VIENTO DE LEVANTE

Inmortal y oro

jueves, 27 de junio de 2024 · 06:52

Cuando se cumplen 10 años de su muerte, Manzanares representa la solera del toreo. Necesario e imprescindible, jamás luchó por convertirse en el número uno. Se conformó, y tampoco eso está al alcance de cualquiera, con torear para sí mismo. Un privilegio de los elegidos.

Desde muy pequeño dejó claro que su vocación era el toro y su destino ser torero. Hijo del que fuera banderillero Pepe Manzanares, de él heredó no solo la afición, sino también el nombre.

El ambiente familiar influyó de forma muy poderosa en la definición de la vocación del que luego sería uno de los más importantes toreros de esta época. Casi desde que nació, el 14 de abril de 1953, en el barrio alicantino de Santa Cruz, su futuro estaba trazado. Y lo que para otro hubiese significado disgustos, sacrificios y no poco esfuerzo, para él resultó todo mucho más sencillo.

Fue su padre quien le dictó las primeras lecciones sobre toreo y de quien aprendió las primeras reglas acerca del arte de torear y ya siendo bien niño convivió entre gente del toro y pronto se familiarizó con sus costumbres, asimilando todo lo que veía, aplicándolo a lo que luego sería su tauromaquia.

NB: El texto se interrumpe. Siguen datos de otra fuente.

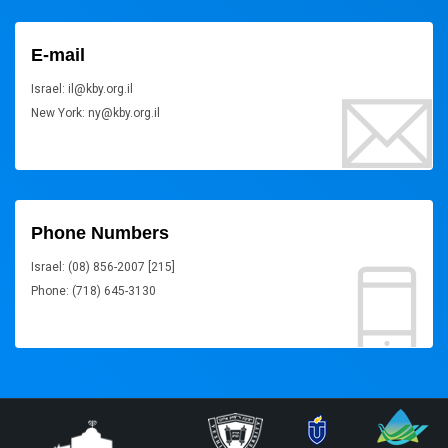
E-mail
Israel: il@kby.org.il
New York: ny@kby.org.il
Phone Numbers
Israel: (08) 856-2007 [215]
Phone: (718) 645-3130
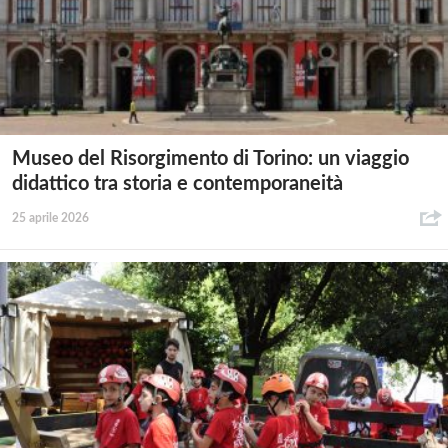
Museo del Risorgimento di Torino: un viaggio
didattico tra storia e contemporaneità
25 aprile 2026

Como novillero sorprendió enseguida a todo el mundo, con sus maneras y distinción, con sus excepcionales condiciones y magníficas cualidades, dejando claro que sería una gran figura. 

Fue un artista que ocultó su valor tras la inteligencia y que utilizó la técnica como recurso sometido a su propia inspiración.

Una inspiración que explotó en lo que se dio en llamar faenas secretas -expresión afortunada que luego se utilizó de manera perversa para presumir de cercanía con el diestro y superioridad sobre el resto de los mortales-, realizadas en plazas lejanas a la responsabilidad del circuito de las grandes ferias y en las que se olvidaba del cinismo estético con que muchas veces enmascaró actuaciones de puro trámite, pero que luego llevó a la práctica casi diaria, completando un final de carrera magistral.

Protagonizó idas y venidas, se tomó sus descansos y se retiró para tomar perspectiva ante su siguiente vuelta. Su amago de despedida en el año 1989 sirvió para dejar claro que Manzanares solo podía competir con Manzanares y con su propia maestría, para recuperar la ilusión y olvidarse de la tensión a que estuvo obligado desde su propia superioridad a lo largo de toda su trayectoria profesional, en la que demostró ampliamente tener el don del toreo. Una virtud que consiste en saber torear. Ni más ni menos.

Si en Sevilla se le tuvo como propio y admiró sin disimulo, en Madrid se le discutió mucho más pero siempre se le esperó y cuando las cosas le salían también cayó rendido a sus zapatillas. Decía de él Néstor Luján que podría ser el torero más artista de su tiempo: “Posiblemente sea el torero de más clase del momento, tanto con el capote como con la muleta y -cuando quiere- con la espada, el gran estilo del alicantino se impuso desde su alternativa y, sobre todo, a raíz de sus grandes triunfos de 1976. Su nombre da categoría y resulta imprescindible en cualquier feria de importancia”.

Su personalidad y capacidad lidiadora le convirtieron en el mejor torero clásico del último tramo del siglo XX, en competencia sólo con él; con su elegancia, su temple, su largura y su hondura.